Cytokine and NO assays

Culture supernatants were collected at 24 h after stimulation and cleared of debris by centrifugation. The production of NO was determined by measuring the quantity of nitrite in the supernatants using the Griess method (Invitrogen). TNF-α, IL-6, and IL-12p40 expression levels in the serum or culture supernatants were assayed with ELISA kits (Biolegend, San Diego, CA, USA) according to the manufacturer's instructions. IFN-γ and IL-10 levels in the serum were measured with ELISA kits from eBiosciences (San Diego, CA, USA).
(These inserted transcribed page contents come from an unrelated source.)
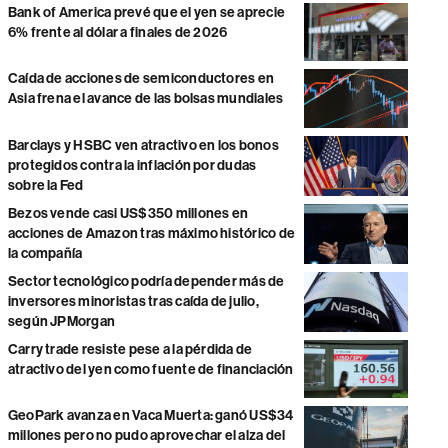
Bank of America prevé que el yen se aprecie
6% frente al dólar a finales de 2026
Caída de acciones de semiconductores en
Asia frena el avance de las bolsas mundiales
Barclays y HSBC ven atractivo en los bonos
protegidos contra la inflación por dudas
sobre la Fed
Bezos vende casi US$350 millones en
acciones de Amazon tras máximo histórico de
la compañía
Sector tecnológico podría depender más de
inversores minoristas tras caída de julio,
según JPMorgan
Carry trade resiste pese a la pérdida de
atractivo del yen como fuente de financiación
GeoPark avanza en Vaca Muerta: ganó US$34
millones pero no pudo aprovechar el alza del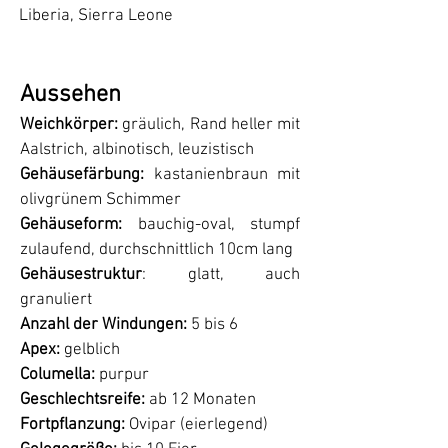
Liberia, Sierra Leone
Aussehen
Weichkörper:
gräulich, Rand heller mit
Aalstrich, albinotisch, leuzistisch
Gehäusefärbung:​
kastanienbraun mit
olivgrünem Schimmer
Gehäuseform:
bauchig-oval, stumpf
zulaufend, durchschnittlich 10cm lang
Gehäusestruktur
: glatt, auch
granuliert
Anzahl der Windungen:
5 bis 6
Apex:
gelblich
Columella:
purpur
Geschlechtsreife:
ab 12 Monaten
Fortpflanzung:
Ovipar (eierlegend)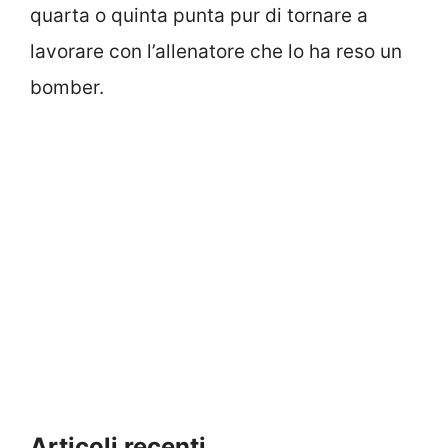
quarta o quinta punta pur di tornare a
lavorare con l’allenatore che lo ha reso un
bomber.
Articoli recenti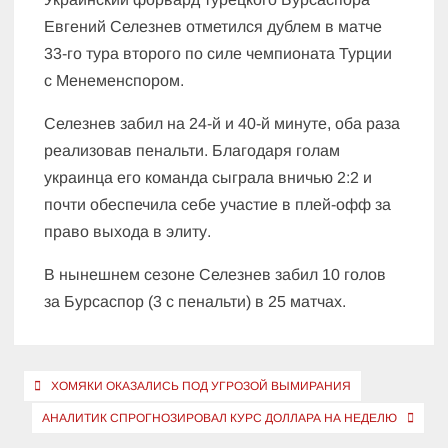
Евгений Селезнев отметился дублем в матче
33-го тура второго по силе чемпионата Турции
с Менеменспором.
Селезнев забил на 24-й и 40-й минуте, оба раза
реализовав пенальти. Благодаря голам
украинца его команда сыграла вничью 2:2 и
почти обеспечила себе участие в плей-офф за
право выхода в элиту.
В нынешнем сезоне Селезнев забил 10 голов
за Бурсаспор (3 с пенальти) в 25 матчах.
Навигация
ХОМЯКИ ОКАЗАЛИСЬ ПОД УГРОЗОЙ ВЫМИРАНИЯ
по
АНАЛИТИК СПРОГНОЗИРОВАЛ КУРС ДОЛЛАРА НА НЕДЕЛЮ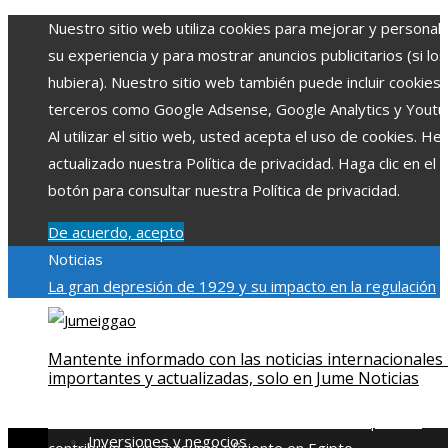
Nuestro sitio web utiliza cookies para mejorar y personali
su experiencia y para mostrar anuncios publicitarios (si los
hubiera). Nuestro sitio web también puede incluir cookies
terceros como Google Adsense, Google Analytics y Youtu
Al utilizar el sitio web, usted acepta el uso de cookies. H
actualizado nuestra Política de privacidad. Haga clic en el
botón para consultar nuestra Política de privacidad.
De acuerdo, acepto
Noticias
La gran depresión de 1929 y su impacto en la regulación
bancaria
Las 15 exploraciones espaciales que ampliaron lo
límites del conocimiento humano
Las 15 donaciones
Mantente informado con las noticias internacionales
individuales más grandes y su impacto en la ciencia y
importantes y actualizadas, solo en Jume Noticias
tecnología
Modelos de desarrollo sostenible basados en l
economía azul en Belice
Cómo la estabilidad de precios
Inversiones y negocios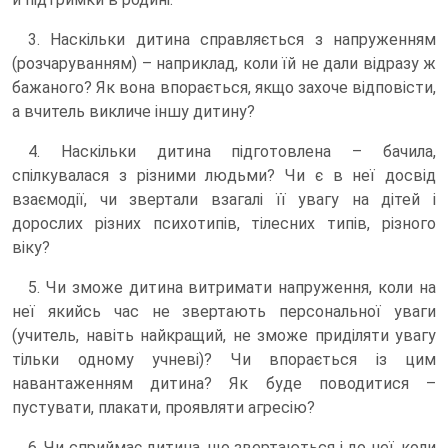
3. Наскільки дитина справляється з напруженням
(розчаруванням) – наприклад, коли їй не дали відразу ж
бажаного? Як вона впорається, якщо захоче відповісти,
а вчитель викличе іншу дитину?
4. Наскільки дитина підготовлена – бачила,
спілкувалася з різними людьми? Чи є в неї досвід
взаємодії, чи звертали взагалі її увагу на дітей і
дорослих різних психотипів, тілесних типів, різного
віку?
5. Чи зможе дитина витримати напруження, коли на
неї якийсь час не звертають персональної уваги
(учитель, навіть найкращий, не зможе приділяти увагу
тільки одному учневі)? Чи впорається із цим
навантаженням дитина? Як буде поводитися –
пустувати, плакати, проявляти агресію?
6. Чи сприймає дитина, що звертаються і до неї, коли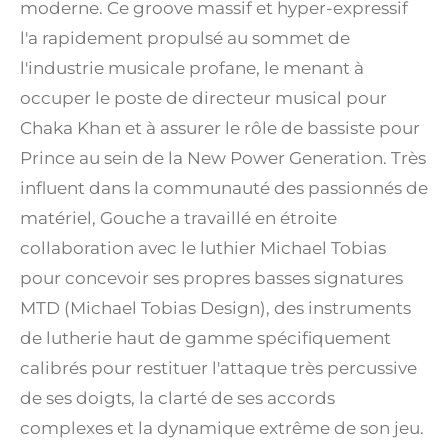
moderne. Ce groove massif et hyper-expressif
l'a rapidement propulsé au sommet de
l'industrie musicale profane, le menant à
occuper le poste de directeur musical pour
Chaka Khan et à assurer le rôle de bassiste pour
Prince au sein de la New Power Generation. Très
influent dans la communauté des passionnés de
matériel, Gouche a travaillé en étroite
collaboration avec le luthier Michael Tobias
pour concevoir ses propres basses signatures
MTD (Michael Tobias Design), des instruments
de lutherie haut de gamme spécifiquement
calibrés pour restituer l'attaque très percussive
de ses doigts, la clarté de ses accords
complexes et la dynamique extrême de son jeu.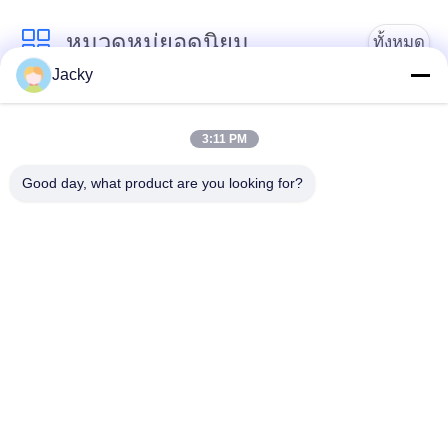
หมวดหมู่ยอดนิยม
ทั้งหมด
Jacky
การตรวจสอบผู้ป่วย
ซ่อมโมดูล MMS
3:11 PM
ชิ้นส่วนซ่อมจอภาพ
โมดูลการตรวจสอบผู้
Good day, what product are you looking for?
สำหรับผู้ป่วย
ป่วย
ชิ้นส่วนเครื่องจักร
อะไหล่ทดแทน ECG
Defibrillator
ใช้การตรวจสอบผู้ป่วย
ใช้ออกซิเจนชีพจร
สมัครสมาชิก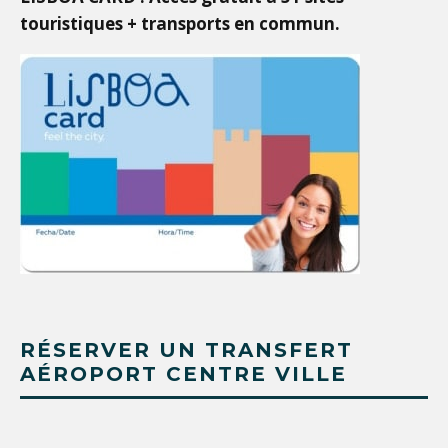
touristiques + transports en commun.
RÉSERVER UN TRANSFERT
AÉROPORT CENTRE VILLE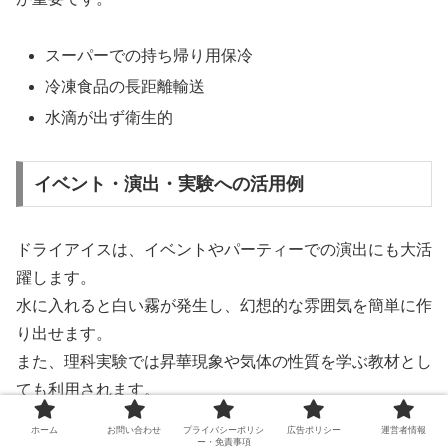
スーパーでの持ち帰り用保冷
冷凍食品の長距離輸送
水滴が出ず衛生的
イベント・演出・実験への活用例
ドライアイスは、イベントやパーティーでの演出にも大活
躍します。
水に入れると白い霧が発生し、幻想的な雰囲気を簡単に作
り出せます。
また、理科実験では昇華現象や気体の性質を学ぶ教材とし
ても利用されます。
最近では、ハロウィンや結婚式、舞台演出などでもドライ
ホーム
お問い合わせ
プライバシーポリシ
広告ポリシー
運営者情報
アイスの霧が人気です。
ー・免責事項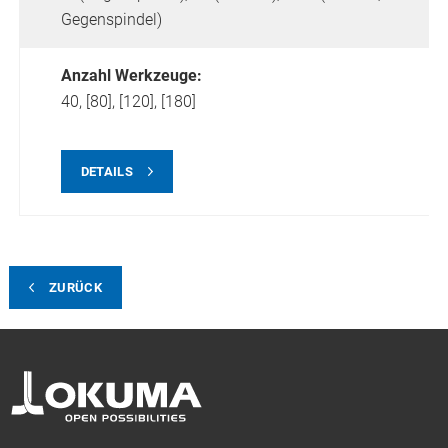
Gegenspindel)
Anzahl Werkzeuge:
40, [80], [120], [180]
DETAILS
ZURÜCK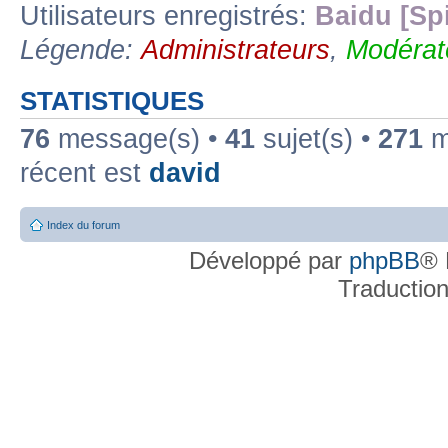
Utilisateurs enregistrés:
Baidu [Sp
Légende:
Administrateurs
,
Modérat
STATISTIQUES
76
message(s) •
41
sujet(s) •
271
me
récent est
david
Index du forum
Développé par
phpBB
® 
Traductio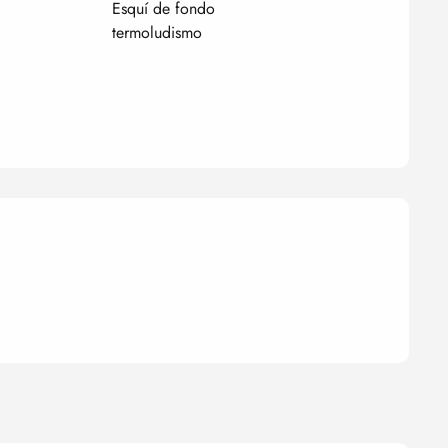
Esquí de fondo
termoludismo
nes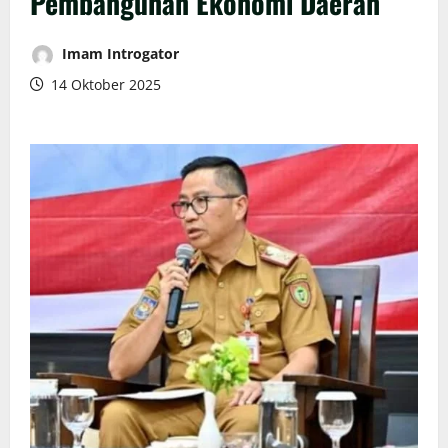
Pembangunan Ekonomi Daerah
Imam Introgator
14 Oktober 2025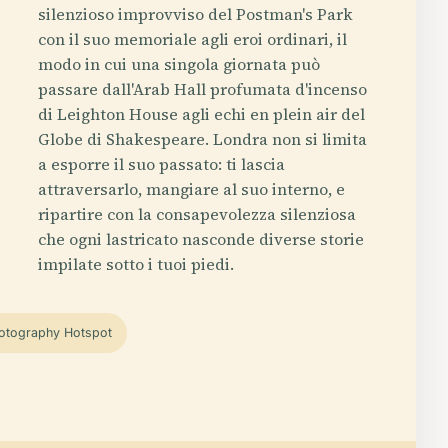
silenzioso improvviso del Postman's Park
con il suo memoriale agli eroi ordinari, il
modo in cui una singola giornata può
passare dall'Arab Hall profumata d'incenso
di Leighton House agli echi en plein air del
Globe di Shakespeare. Londra non si limita
a esporre il suo passato: ti lascia
attraversarlo, mangiare al suo interno, e
ripartire con la consapevolezza silenziosa
che ogni lastricato nasconde diverse storie
impilate sotto i tuoi piedi.
otography Hotspot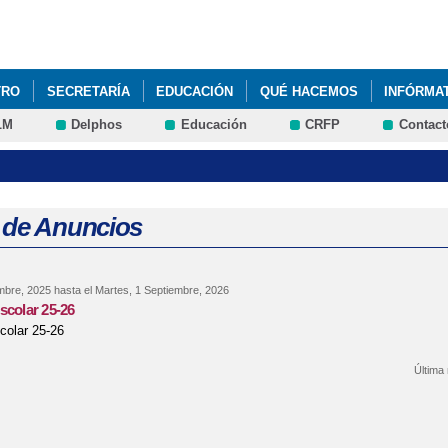
Pasar al
contenido
principal
TRO
SECRETARÍA
EDUCACIÓN
QUÉ HACEMOS
INFÓRMA
LM
Delphos
Educación
CRFP
Contact
 de Anuncios
mbre, 2025
hasta el
Martes, 1 Septiembre, 2026
scolar 25-26
colar 25-26
Última
re Calendario escolar 25-26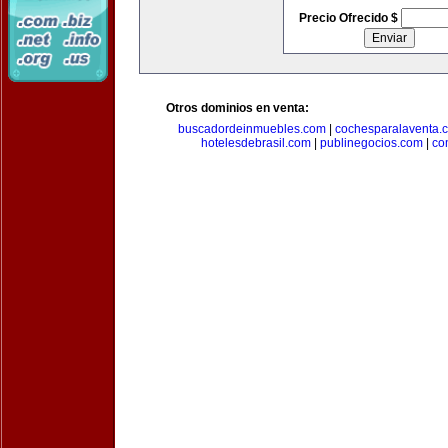
Precio Ofrecido $
Otros dominios en venta:
buscadordeinmuebles.com
|
cochesparalaventa.
hotelesdebrasil.com
|
publinegocios.com
|
co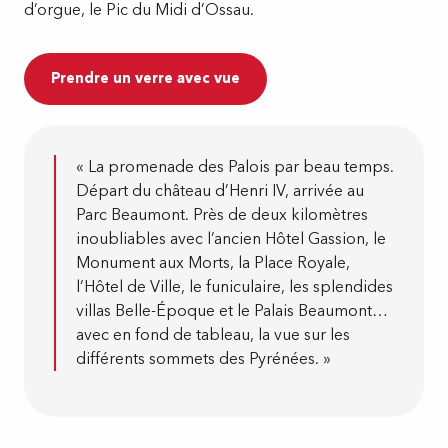
d’orgue, le Pic du Midi d’Ossau.
Prendre un verre avec vue
« La promenade des Palois par beau temps.
Départ du château d’Henri IV, arrivée au
Parc Beaumont. Près de deux kilomètres
inoubliables avec l’ancien Hôtel Gassion, le
Monument aux Morts, la Place Royale,
l’Hôtel de Ville, le funiculaire, les splendides
villas Belle-Époque et le Palais Beaumont…
avec en fond de tableau, la vue sur les
différents sommets des Pyrénées. »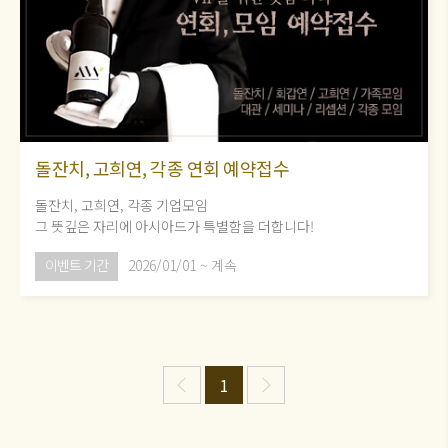
돌잔치, 고희연, 각종 연회 예약접수
돌잔치, 고희연, 각종 기업모임
그 뜻깊은 자리에 아시아드가 특별함을 더합니다!
이벤트 기간
2026/01/01 ~ 계속
1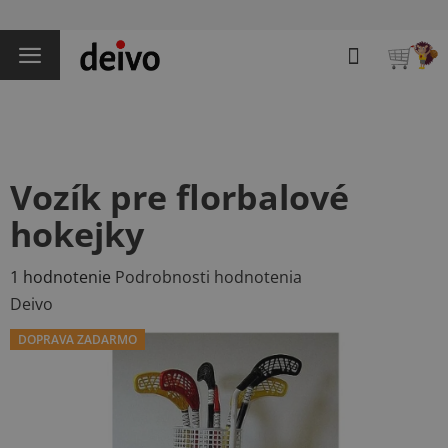
Prejsť
na
Hľadať
obsah
NÁKU
KOŠÍK
Vozík pre florbalové
hokejky
Priemerné
1 hodnotenie
Podrobnosti hodnotenia
hodnotenie
Deivo
produktu
DOPRAVA ZADARMO
je
5,0
z
5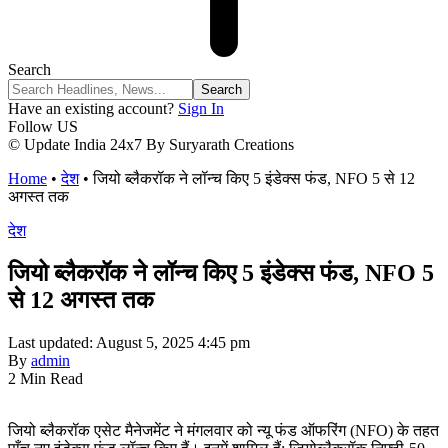
Search
Have an existing account?
Sign In
Follow US
© Update India 24x7 By Suryarath Creations
Home
•
देश
•
जियो ब्लैकरॉक ने लॉन्च किए 5 इंडेक्स फंड, NFO 5 से 12
अगस्त तक
देश
जियो ब्लैकरॉक ने लॉन्च किए 5 इंडेक्स फंड, NFO 5
से 12 अगस्त तक
Last updated: August 5, 2025 4:45 pm
By
admin
2 Min Read
जियो ब्लैकरॉक एसेट मैनेजमेंट ने मंगलवार को न्यू फंड ऑफरिंग (NFO) के तहत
Immunoprecipitation and immunoblotting

Protein lysates prepared using RIPA buffer (50 mM Tris, 150 mM NaCl, and 1% Nonidet P-40, pH 7.4.) were separated by SDS-PAGE and transferred onto nitrocellulose membranes. Membranes were blocked in TBS containing 0.05% Tween-20 and 5% nonfat milk or 5% BSA (for detecting phosphoproteins) for 1 h at room temperature and incubated overnight at 4°C with the appropriate primary antibodies against iNOS (BD Biosciences, San Jose, CA, USA), phospho-ERK1/2, phospho-JNK, phospho-p38, phospho-IκBα, ERK, JNK, p38, IκBα (Cell Signaling Technology, Danvers, MA, USA), TLR9 (clone 26C593.2; Imgenex, San Diego, CA), Grp94/gp96 (9G10; Stressgen, Victoria, BC, Canada), Grp78/BiP (SPA-826; Stressgen), anti-penta His antibody (Qiagen), or β-actin (AC-74; Sigma-Aldrich). For immunopreciptation, whole cell lysates were incubated with antibodies (1 μg) and protein A/G agarose (Santa Cruz Biotechnology, Santa Cruz, CA, USA) at 4°C overnight. Eluted immunoprecipitates were resolved on SDS-PAGE and examined for association of proteins of interest using specific antibodies.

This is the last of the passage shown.